-- Source material follows --

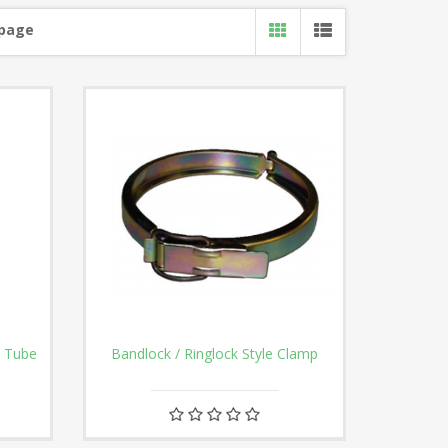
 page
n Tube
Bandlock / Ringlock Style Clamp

-- Source material concluded --
-- Source material follows --

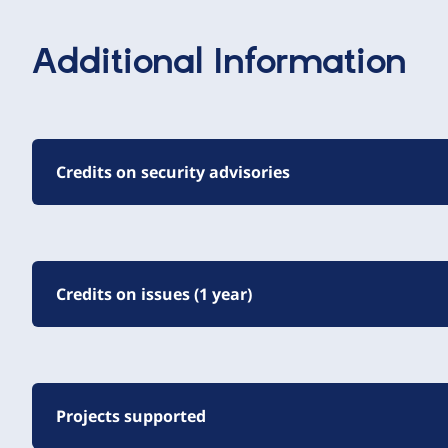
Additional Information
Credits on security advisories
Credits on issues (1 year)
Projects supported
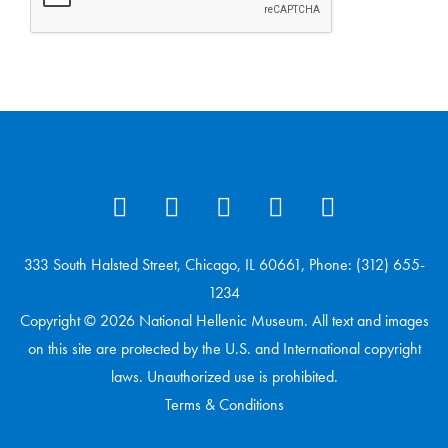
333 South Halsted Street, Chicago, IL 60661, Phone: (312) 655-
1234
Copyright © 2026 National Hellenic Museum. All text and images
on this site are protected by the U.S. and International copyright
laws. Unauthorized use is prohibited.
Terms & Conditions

-- Source material concluded --

- [Exercise brief]:
Without the pictures, give again exactly the lines above starting at the line containing "Projects supported" and ending at the line containing "Terms & Conditions".

- [Answer below]:
Projects supported
333 South Halsted Street, Chicago, IL 60661, Phone: (312) 655-
1234
Copyright © 2026 National Hellenic Museum. All text and images
on this site are protected by the U.S. and International copyright
laws. Unauthorized use is prohibited.
Terms & Conditions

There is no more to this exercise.